McCauley's research interests include the psychology of group identification, group dynamics and intergroup conflict, and the psychological foundations of ethnic conflict and genocide. He is founding editor of the journal Dynamics of Asymmetric Conflict: Pathways toward Terrorism and Genocide.

==Books==
- De Gruyter Handbook of the Psychology of Terrorism. Berlin: De Gruyter, 2026 (co-editor with Sophia Moskalenko and Gina Ligon).
- Radicalization to Terrorism: What Everyone Needs to Know. New York: Oxford University Press, 2020 (co-author with Sophia Moskalenko).
- The Marvel of Martyrdom: The Power of Self-Sacrifice in a Selfish World. New York: Oxford University Press, 2019 (co-author with Sophia Moskalenko).
- Friction: How Conflict Radicalizes Them and Us. New York: Oxford University Press, revised and expanded second edition, 2017 (co-author with Sophia Moskalenko).

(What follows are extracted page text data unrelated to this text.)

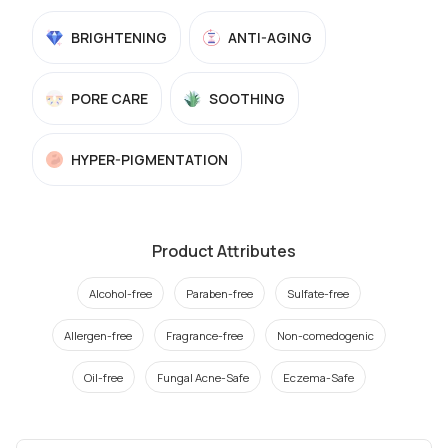
BRIGHTENING
ANTI-AGING
PORE CARE
SOOTHING
HYPER-PIGMENTATION
Product Attributes
Alcohol-free
Paraben-free
Sulfate-free
Allergen-free
Fragrance-free
Non-comedogenic
Oil-free
Fungal Acne-Safe
Eczema-Safe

- Why Not Kill Them All? The Logic and Prevention of Mass Political Murder. Princeton, NJ: Princeton University Press, 2006 (co-author with Daniel Chirot).
- The Psychology of Ethnic and Cultural Conflict. Westport, CT: Praeger, 2004 (co-editor).
- Personality and Person Perception across Cultures. Mahwah, NJ: Erlbaum, 1999 (co-editor).
- Stereotype Accuracy: Toward an Appreciation of Group Differences. Washington, DC: APA Books, 1995 (co-editor).
- Terrorism Research and Public Policy. London: Frank Cass, 1991 (editor).
- Frontiers of Behavior. NY: Praeger, 1976 (co-editor).